July 28, 2015

Six Diabetes Tips on Staying Healthy this Summer

Robin Blog 12Yay summer! For those of us in the northern hemisphere, it’s finally time for barbecues, frolicking at the beach, and taking family trips. Here are some tips on enjoying your summer adventures and staying healthy at the same time.

1) Hydrate: Prioritize carrying extra water with you, and sip it regularly. I like to keep one water bottle in the freezer overnight and another in the fridge. Just remember to leave air space before freezing a bottle, so it won’t explode as the liquid expands!

If you’re drinking anything besides water, remember to alternate with water along the way. Or at least consider options like diet iced tea (0 grams of carb), diet cranberry juice (2 grams of carb), coconut water (10 grams of carb), and mineral water (0 grams of carb).  Choosing fresh fruits and vegetables can help you stay hydrated too. Some of my favorite juicy summer snacks are melons, tomatoes, cucumbers, grapes, blueberries, and citrus fruits.

2) Apply Sunblock: My husband’s skin is packed with melanin, so he never worries about this stuff. But for me, sun protection is a vital part of the summer routine!  Here’s what I’ve learned about how to do it:

  • If you’re in the sun for more than fifteen minutes, make sure you’re protected.
  • Sun hats, sunglasses, and umbrellas are great ways to lower your exposure.
  • Apply sunscreen before you get dressed. This way, you won’t miss any areas in an attempt to protect your clothes.
  • Sunscreen takes at least thirty minutes to absorb into your skin.
  • Reapply every two hours. I set “sunblock” alarms on my phone, so I won’t forget.
  • Use a higher SPF strength if you have lighter or more sensitive skin.
  • Spray-on sunblock still needs to be rubbed in thoroughly. I learned this the hard way.  So next time an elderly gentleman offers to “help with your back,” you might consider taking him up on the offer.
  • Don’t forget to cover the back of your neck, feet, lips, and ears.

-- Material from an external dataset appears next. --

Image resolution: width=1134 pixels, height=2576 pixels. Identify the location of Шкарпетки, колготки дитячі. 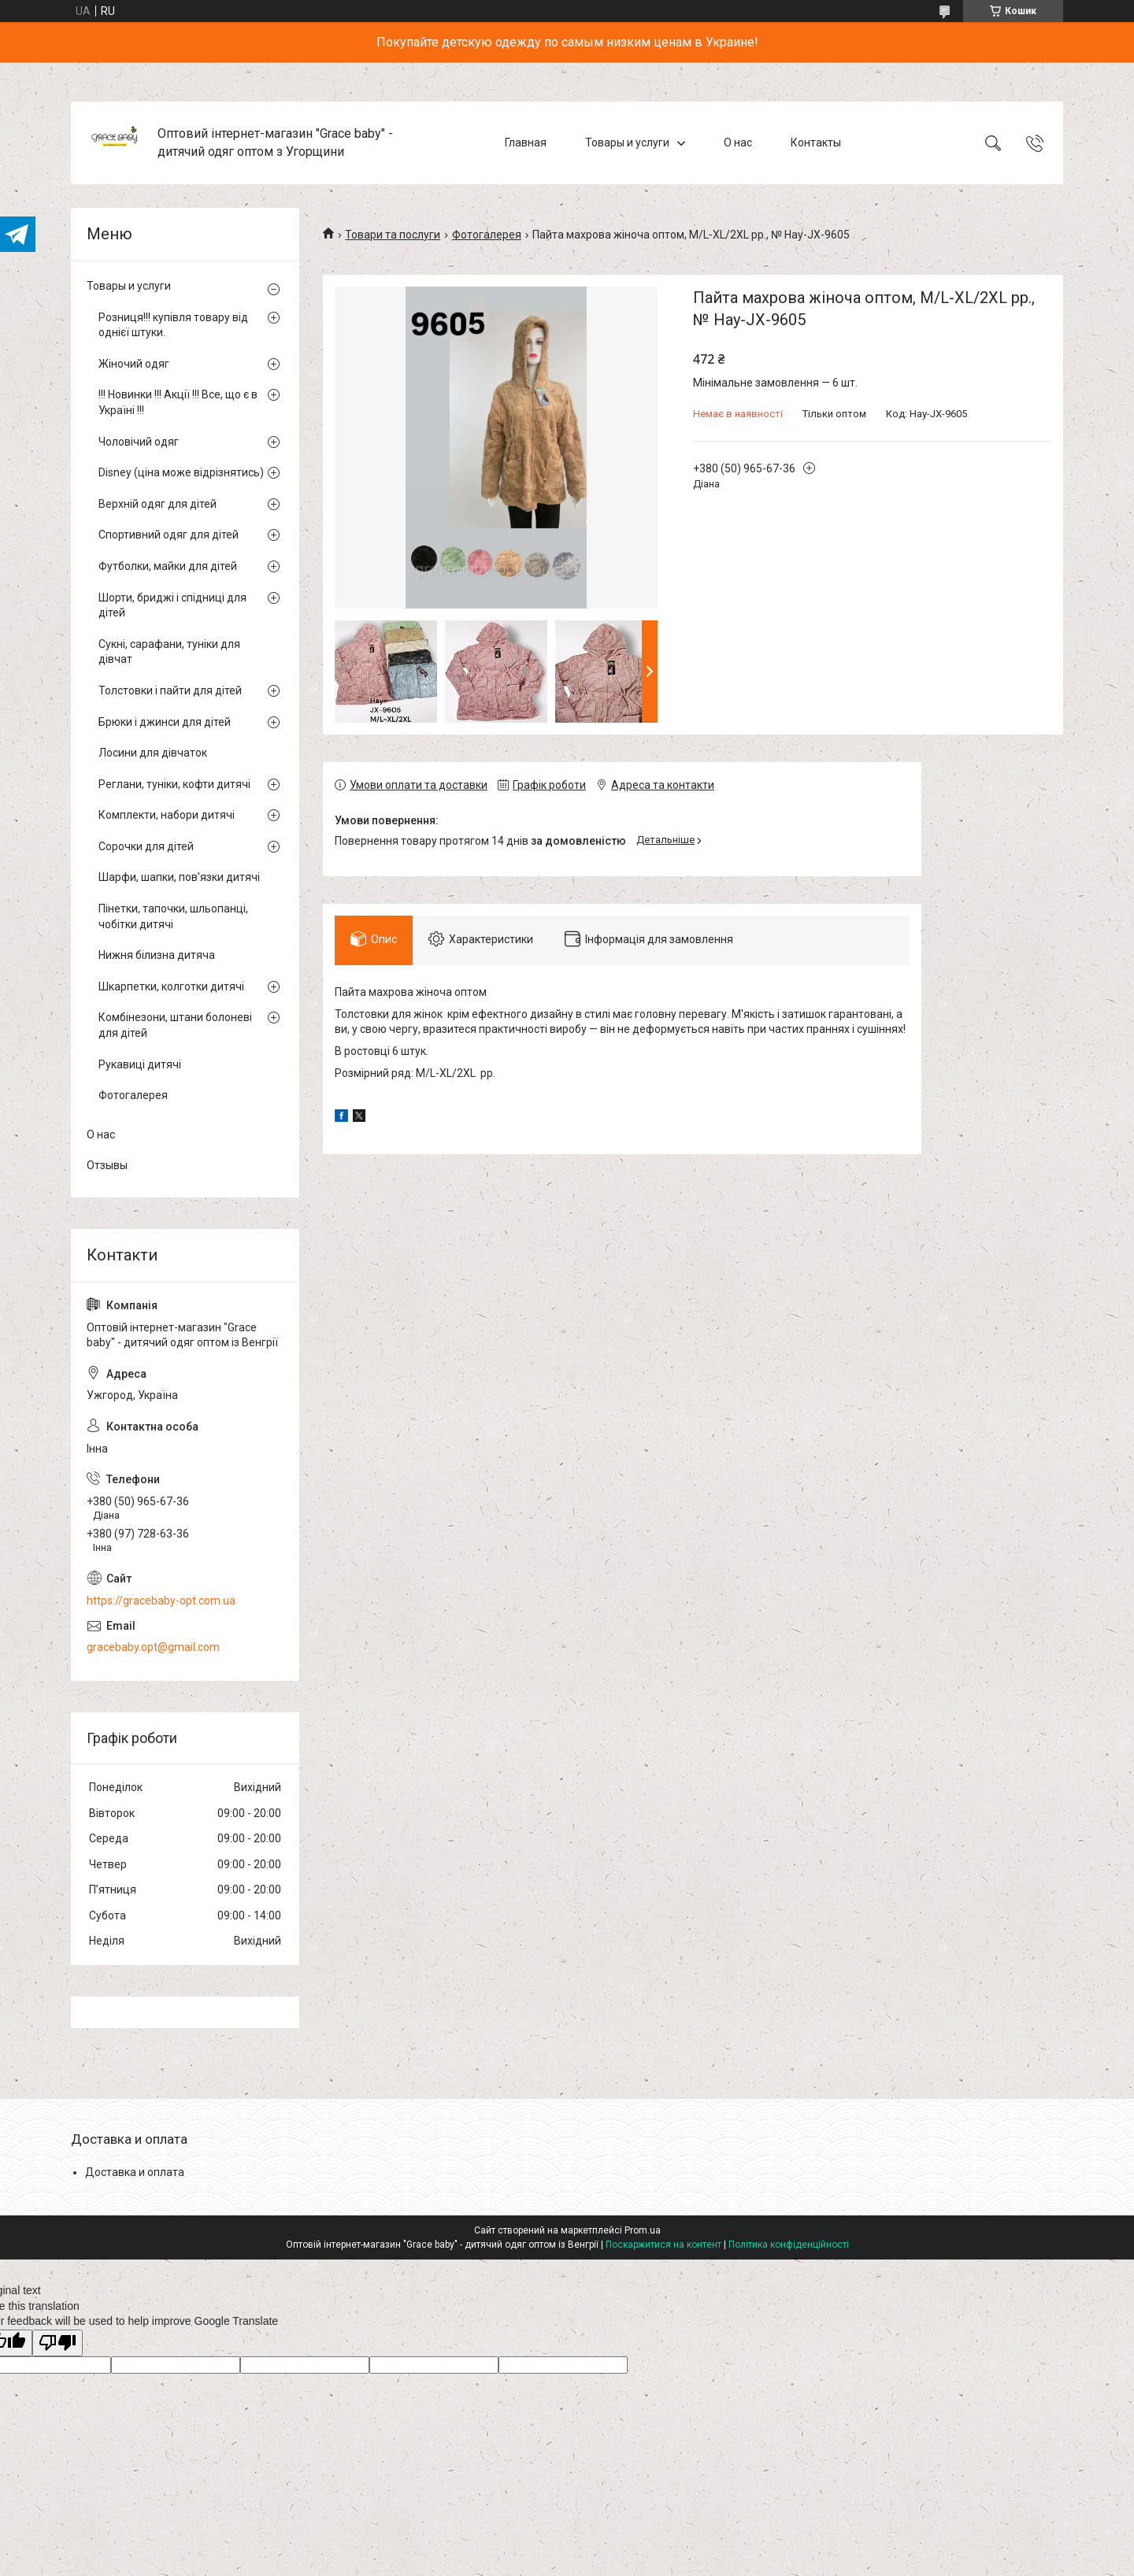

3) Test More & Adjust Medications:  Make a point to increase how often you’re checking your blood sugar. Consider how your activities will vary from that of a regular day, and adjust medications accordingly. Here’s how I cover increased and decreased activity levels with my insulin pump:

  • If I’m going to be hiking from 2-4pm, I lower the basal rate 75% between 1-3pm.
  • If I’ll be sitting in a car from 2-4pm, I raise the basal rate to 130% between 1-3pm.
  • If I’m disconnected from the pump for more than 20 min, I check to see how much basal insulin I missed when I reconnect. Then I’ll take that much as a bolus (unless my blood sugar is trending low).

4) Pack Snacks & Backup Supplies: On days when your schedule is irregular, it’s more likely that your blood sugar will be unpredictable.  Just remember to be prepared with extra glucose and medical supplies.  If I’m running low on insulin, I fill an extra cartridge before I leave home, and then carry it in my FRIO pack so it stays cool.  You can check these out at http://www.frioinsulincoolingcase.com/

For swimming adventures, I disconnect from the pump and leave it in an easily accessible, dry, and safe place.  I try to remember to cover my infusion site when I do this,especially when I’m at the beach.  You can use the plastic plug that comes with each infusion set or a waterproof Band-Aid.

5) Protect Your Feet: In addition to putting sunscreen on the tops of your feet, it’s recommended that people with diabetes always protect the underside of their feet as well.  Apparently, our feet are more likely to cause health complications than the feet of non-diabetics.  If you get a cut on your foot, be sure to clean it thoroughly and keep a close eye on the healing process. I’ve also heard that people with diabetes are supposed to use quick-dry socks on land and water shoes in the water.

6) Be Patient with Yourself: While it’s important to take precautions, diabetes doesn’t need to get in the way of your amazing summer adventures.  When I forget something, I first ask myself: Do I need to cancel plans and go home?  I think outside the box, do my best to stay calm, and consider how to be resourceful.  Usually, I can find ways around the problem.  But in general, you just have to forgive yourself for being human.

So my summer advice to you is this:  Do your best to be safe, and have fun too!